From a privacy standpoint, just using the data to train networks to recognize birds (the example from the article), doesn't appear to be an issue. I have no idea whether or not google, or Facebook or other sites do that. I couldn't find a comment either way in google's Terms of Service or Privacy Policy, but I could have overlooked something. Of course, users do not need to store their data on these sites, so I don't see any harm in them using the images to train the networks, particularly if the trained networks are made available to the community.
Some have argued that this kind of training is wrong because then the police could more quickly discover whether or not some "Waldo" is in a particular image. The kicker is the "more quickly" part. They could also hire, say, a gaggle of lookers through Amazon Mechanical Turk to do the looking for them.

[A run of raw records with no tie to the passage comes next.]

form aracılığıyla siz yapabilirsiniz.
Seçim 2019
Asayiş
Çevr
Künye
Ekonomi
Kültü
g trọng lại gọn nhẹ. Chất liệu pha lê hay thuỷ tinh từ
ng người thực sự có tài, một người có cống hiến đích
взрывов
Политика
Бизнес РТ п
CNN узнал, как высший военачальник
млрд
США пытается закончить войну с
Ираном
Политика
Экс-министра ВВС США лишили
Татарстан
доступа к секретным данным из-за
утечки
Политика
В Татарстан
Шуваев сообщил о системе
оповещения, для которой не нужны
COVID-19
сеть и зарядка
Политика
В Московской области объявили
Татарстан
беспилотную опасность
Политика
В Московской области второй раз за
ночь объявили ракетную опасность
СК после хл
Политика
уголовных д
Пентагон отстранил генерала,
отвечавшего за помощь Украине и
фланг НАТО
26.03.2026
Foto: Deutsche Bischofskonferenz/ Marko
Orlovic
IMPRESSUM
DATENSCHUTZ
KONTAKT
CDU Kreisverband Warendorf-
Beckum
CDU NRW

Once some networks are better trained to recognize people, it might be fun to compare the results of using Mechanical Turk with the results from the trained nets.

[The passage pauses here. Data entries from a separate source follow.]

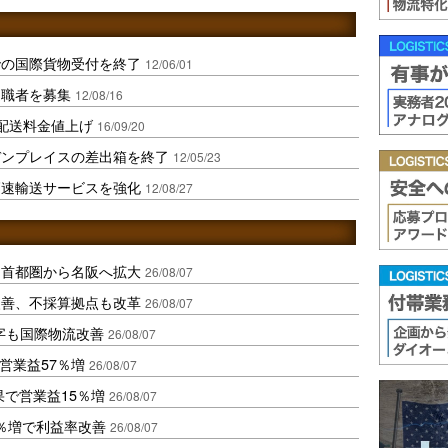
での国際貨物受付を終了
12/06/01
退職者を募集
12/08/16
配送料金値上げ
16/09/20
デンプレイスの差出箱を終了
12/05/23
高速輸送サービスを強化
12/08/27
、首都圏から名阪へ拡大
26/08/07
に改善、不採算拠点も改革
26/08/07
字も国際物流改善
26/08/07
営業益57％増
26/08/07
果で営業益15％増
26/08/07
2％増で利益率改善
26/08/07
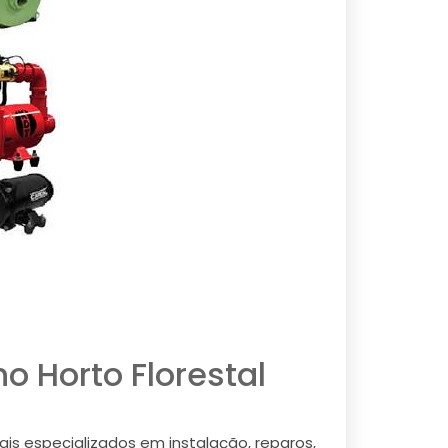
o Horto Florestal
is especializados em instalação, reparos,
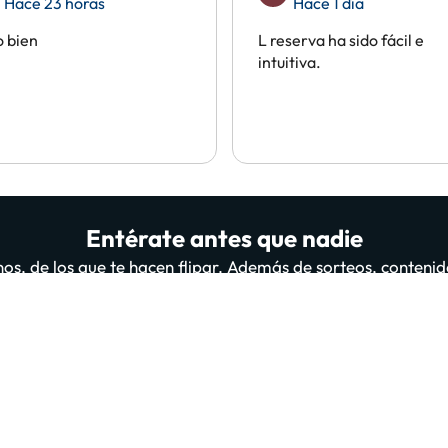
Hace 23 horas
Hace 1 día
 bien
L reserva ha sido fácil e
intuitiva.
Entérate antes que nadie
os, de los que te hacen flipar. Además de sorteos, contenid
il personas ya están suscritas y leyéndonos, ¿te apuntas 
A
suscribirte confirmas haber leído y estar de acuerdo con la
Política de Privac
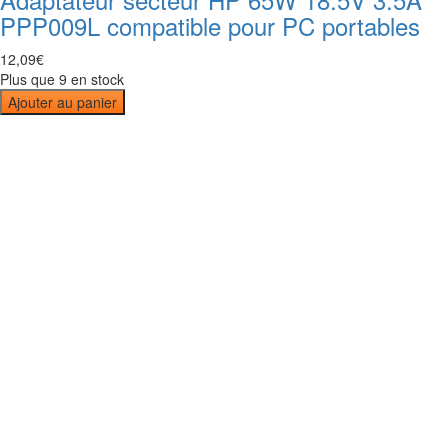
PPP009L compatible pour PC portables
12
,
09
€
Plus que 9 en stock
Ajouter au panier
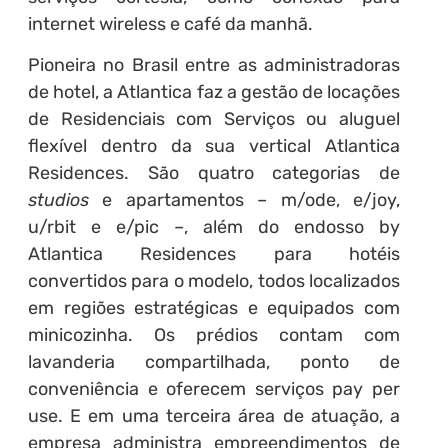
internet wireless e café da manhã.
Pioneira no Brasil entre as administradoras
de hotel, a Atlantica faz a gestão de locações
de Residenciais com Serviços ou aluguel
flexível dentro da sua vertical Atlantica
Residences. São quatro categorias de
studios
e apartamentos – m/ode, e/joy,
u/rbit e e/pic –, além do endosso by
Atlantica Residences para hotéis
convertidos para o modelo, todos localizados
em regiões estratégicas e equipados com
minicozinha. Os prédios contam com
lavanderia compartilhada, ponto de
conveniência e oferecem serviços pay per
use. E em uma terceira área de atuação, a
empresa administra empreendimentos de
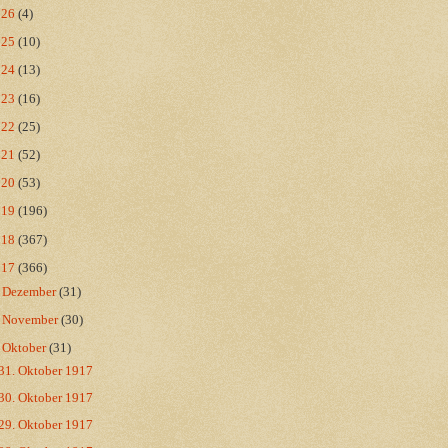
026
(4)
025
(10)
024
(13)
023
(16)
022
(25)
021
(52)
020
(53)
019
(196)
018
(367)
017
(366)
►
Dezember
(31)
►
November
(30)
▼
Oktober
(31)
31. Oktober 1917
30. Oktober 1917
29. Oktober 1917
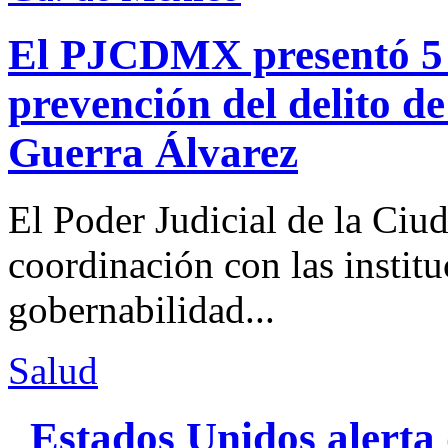
El PJCDMX presentó 5 a
prevención del delito d
Guerra Álvarez
El Poder Judicial de la Ciu
coordinación con las institu
gobernabilidad...
Salud
Estados Unidos alerta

By Dake, Mysid [CC BY 1.0 (https://creativecommons.org/licenses/by/1.0)], via Wikimedia CommonsIn addition to the birds and figure-8 databases mentioned in the Medium article, NIST has databases of faces, text, and fingerprints that researchers can use for training networks.

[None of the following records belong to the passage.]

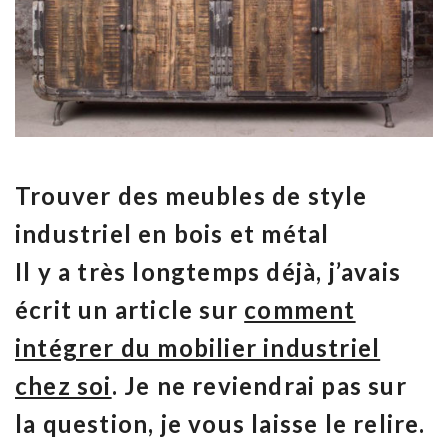
Trouver des meubles de style
industriel en bois et métal
Il y a très longtemps déjà, j’avais
écrit un article sur
comment
intégrer du mobilier industriel
chez soi
. Je ne reviendrai pas sur
la question, je vous laisse le relire.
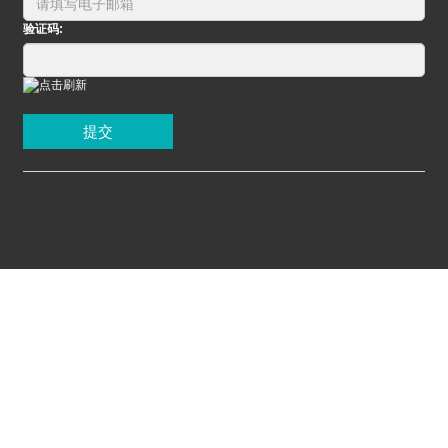
验证码:
提交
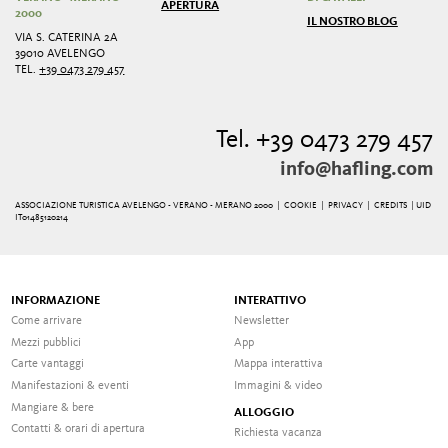
APERTURA
2000
IL NOSTRO BLOG
VIA S. CATERINA 2A
39010 AVELENGO
TEL.
+39 0473 279 457
Tel. +39 0473 279 457
info@hafling.com
ASSOCIAZIONE TURISTICA AVELENGO - VERANO - MERANO 2000 |
COOKIE
|
PRIVACY
|
CREDITS
| UID
IT01485120214
INFORMAZIONE
INTERATTIVO
Come arrivare
Newsletter
Mezzi pubblici
App
Carte vantaggi
Mappa interattiva
Manifestazioni & eventi
Immagini & video
Mangiare & bere
ALLOGGIO
Contatti & orari di apertura
Richiesta vacanza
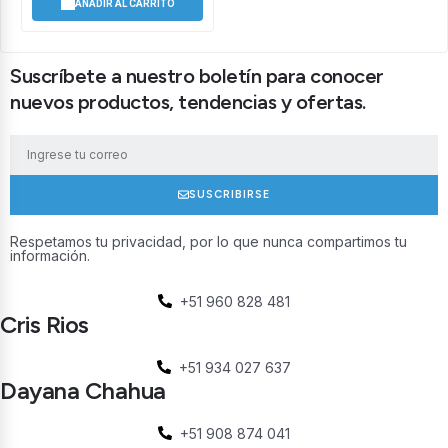
AÑADIR AL CARRITO
Suscríbete a nuestro boletín para conocer
nuevos productos, tendencias y ofertas.
SUSCRIBIRSE
Respetamos tu privacidad, por lo que nunca compartimos tu
información.
+51 960 828 481
Cris Rios
+51 934 027 637
Dayana Chahua
+51 908 874 041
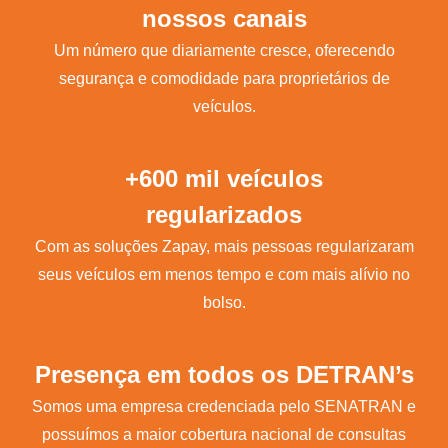
nossos canais
Um número que diariamente cresce, oferecendo
segurança e comodidade para proprietários de
veículos.
+600 mil veículos
regularizados
Com as soluções Zapay, mais pessoas regularizaram
seus veículos em menos tempo e com mais alívio no
bolso.
Presença em todos os DETRAN’s
Somos uma empresa credenciada pelo SENATRAN e
possuímos a maior cobertura nacional de consultas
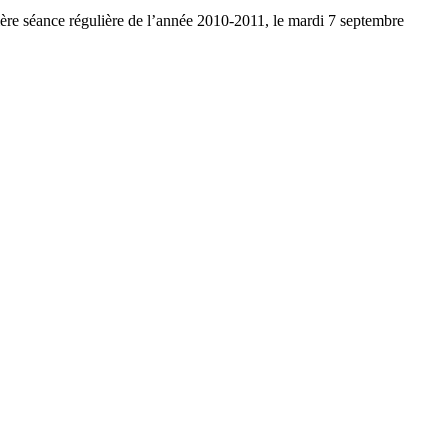
re séance régulière de l’année 2010-2011, le mardi 7 septembre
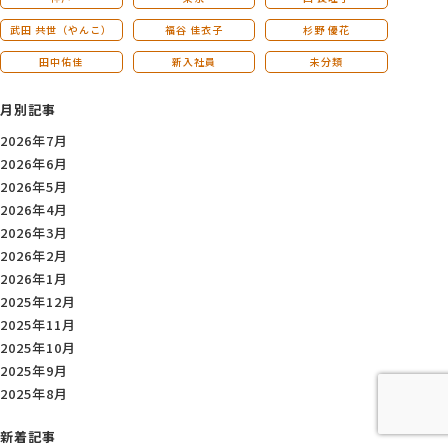
武田 共世（やんこ）
福谷 佳衣子
杉野 優花
田中佑佳
新入社員
未分類
月別記事
2026年7月
2026年6月
2026年5月
2026年4月
2026年3月
2026年2月
2026年1月
2025年12月
2025年11月
2025年10月
2025年9月
2025年8月
新着記事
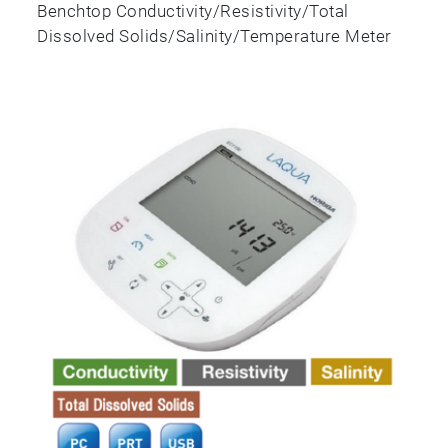
Benchtop Conductivity/Resistivity/Total
Dissolved Solids/Salinity/Temperature Meter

So let's get down to some real nitty-gritty. Consider an augmented reality app for a smartphone. You walk down the street and point it at people, and it says "Carlos Sanchez" or "Mary Lund". There is already an open source one, but it takes multiple images of the individual to be able to do the recognition. Real-time access to a recognition app might be fun or scary. I don't want people I've never met, pass me on the street and say, "Hi, John". Or imagine if they could find more data and know that I'm visiting the city where they see me and I'm not at home. Maybe nobody is home. Maybe it is vulnerable to a burglary. That's a bit far-fetched with current privacy settings, but it could become a reality.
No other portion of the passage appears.